While some of the jaw disorders are congenital and developmental, some of them can be in the form of jaw fractures caused by traumas and accidents, surgical interventions and some diseases.
If we look at the normal relationship of the Lower and Upper Jaws, we see that the lower jaw teeth are further back than the upper jaw teeth. Disruption of this relationship causes both appearance (aesthetic) and functional (Functional-Chewing) defects. If the lower jaw is in front, it is called Prognathi, if it is too far back, it is called Retragnati, and if the jaws are shifted to the right or left on each other, it is called Laterognathi. This situation causes both aesthetic appearance defect and chewing and biting problems, and its treatment is surgical correction of the jaws. In all of these disorders, the defect is not in the teeth, but in the jawbones themselves.
In prognathia, the lower jaw appears to be large, in Retrognathia the lower jaw is small, and in Laterognati, the lower jaw appears to be shifted to one side. Since the upper jaw is small or large, it will give a similar appearance, so evaluation with various measurement methods may be required.
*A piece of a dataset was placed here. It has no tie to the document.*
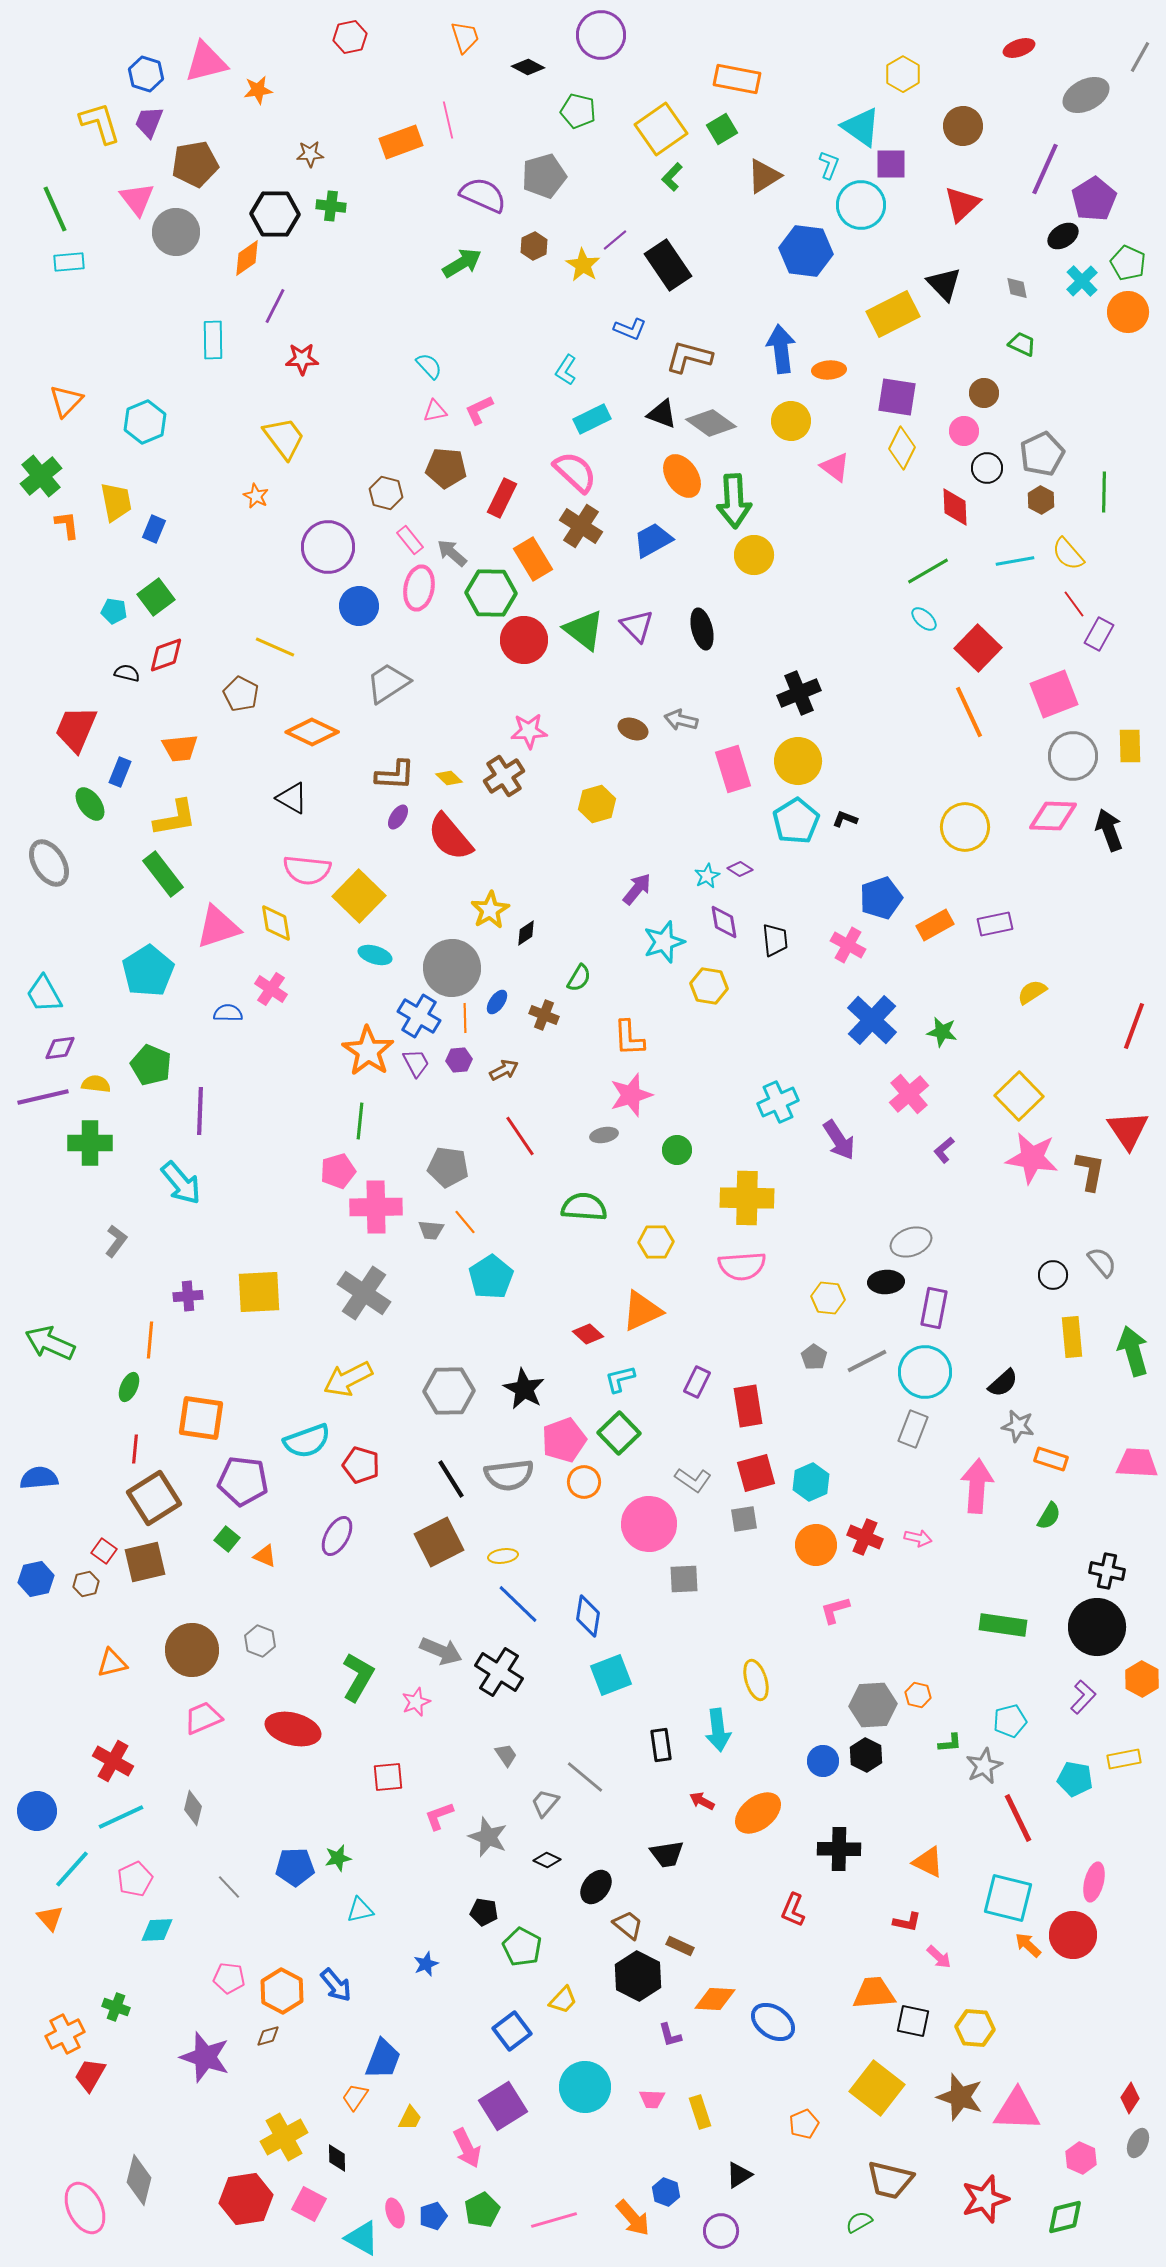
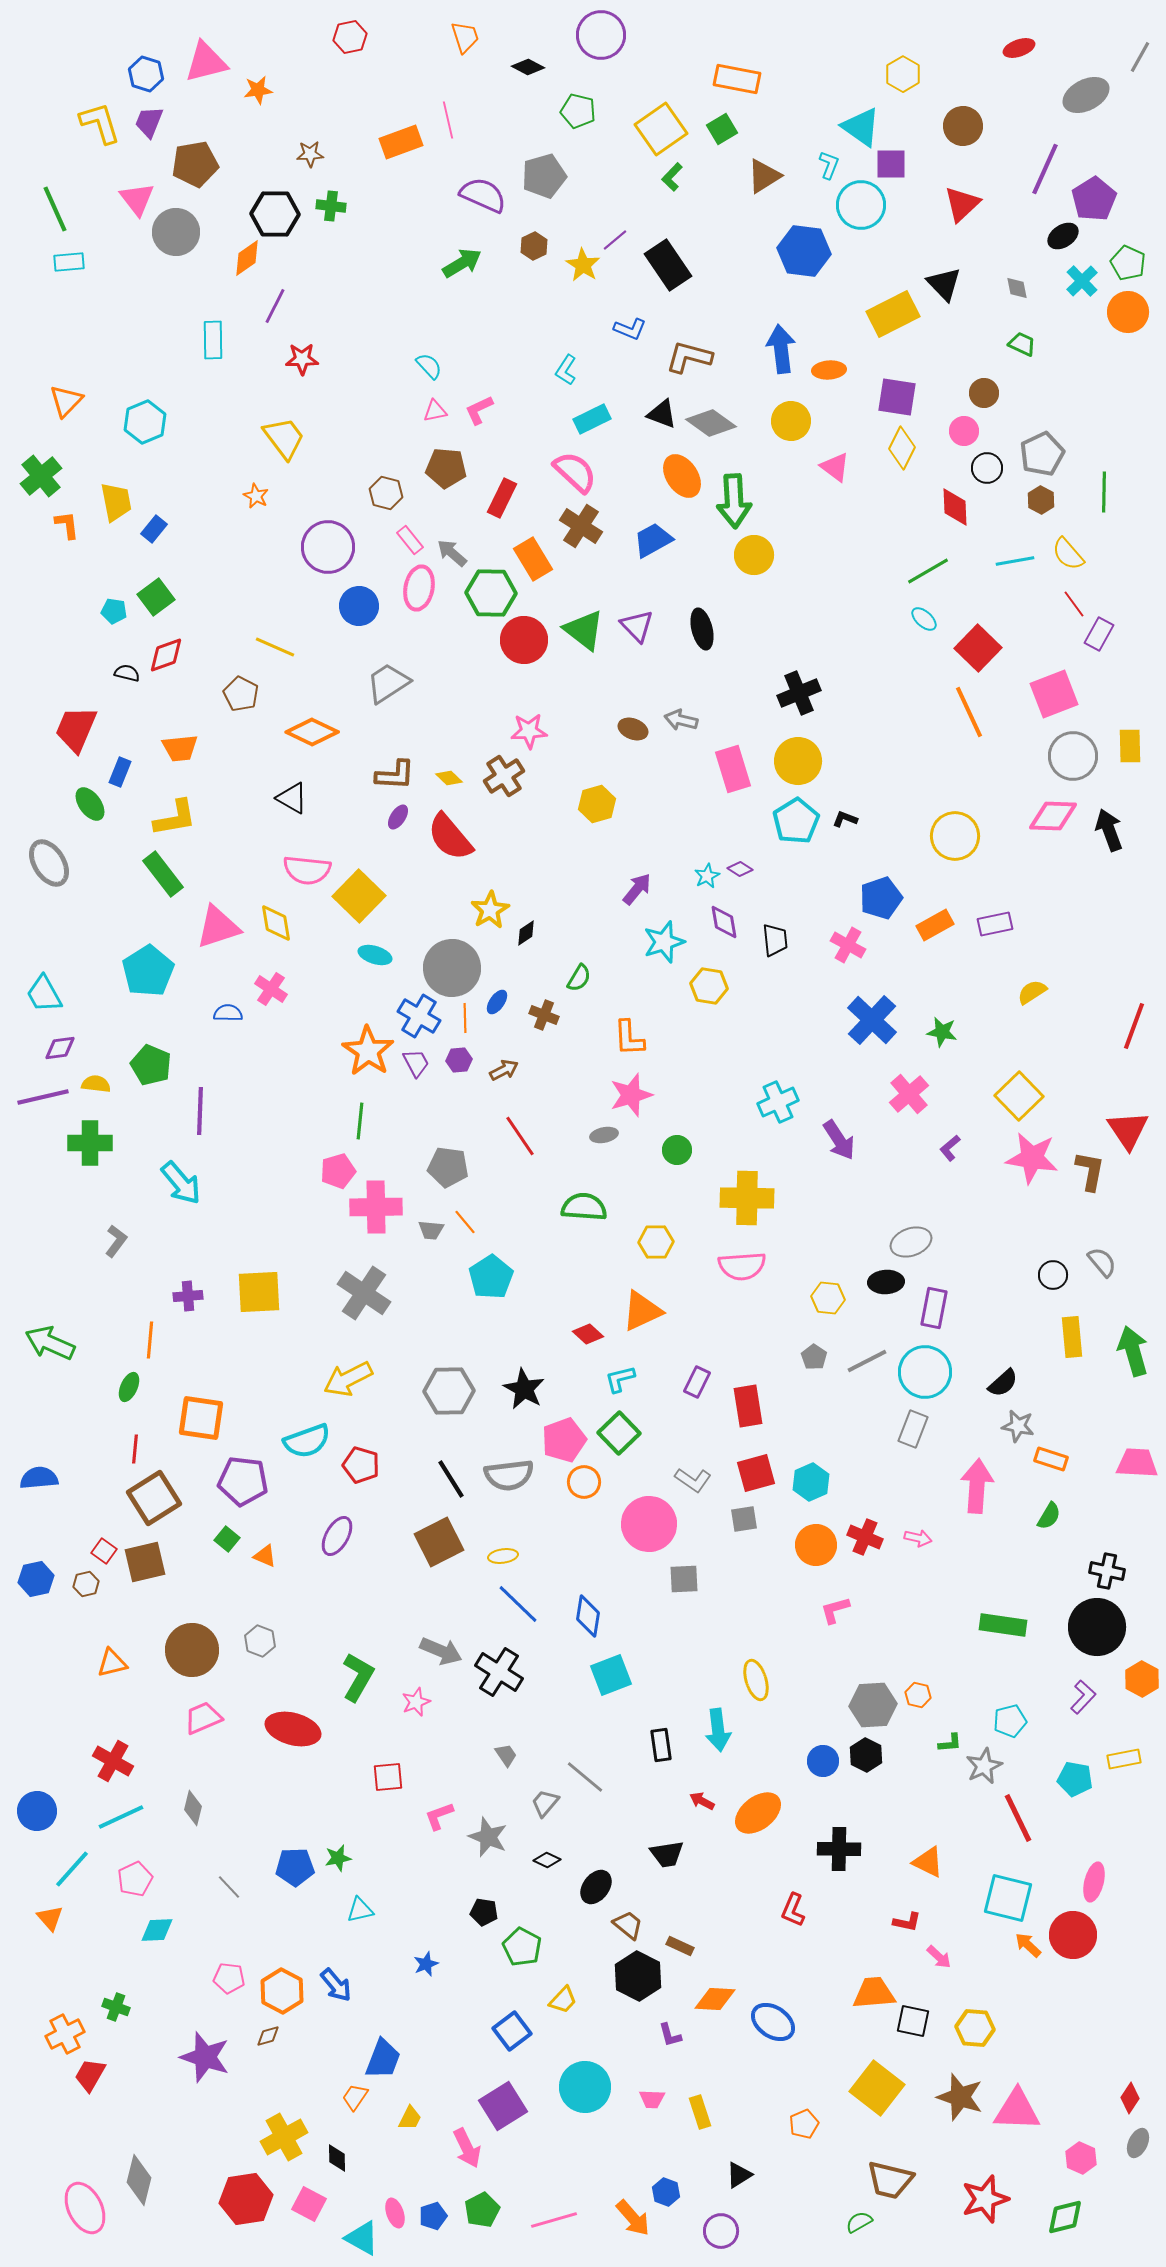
blue hexagon at (806, 251): moved 2 px left
blue rectangle at (154, 529): rotated 16 degrees clockwise
yellow circle at (965, 827): moved 10 px left, 9 px down
purple L-shape at (944, 1150): moved 6 px right, 2 px up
In general, after jaw surgery, the lower and upper jaw teeth should be connected to each other and the mouth should be closed for 2-6 weeks, during this time the patient is fed with watery food. In order to avoid the traces of the operations performed, the operations can be performed through the mouth. In surgeries performed with modern techniques, mini, micro screws and plates are used to increase the durability and enable the patient to return to daily life and activities early.
Similarly, jaw and face problems and jaw and facial bone fractures caused by accidents and diseases are treated with surgical intervention, screw and plate application if necessary, and bone transplantation (bone graft) from other parts of the body, if necessary.
Jaw tumors are diseases that require maxillofacial surgery. Even if these tumors are cancerous or more innocent, they are usually treated surgically. Since the maxillofacial bones have a very complex structure and are very interrelated, it is important to detect the disease at a young age, that is, to diagnose it early. The spread of the disease to the sinuses, neck, mouth, eyes, and brain makes treatment difficult.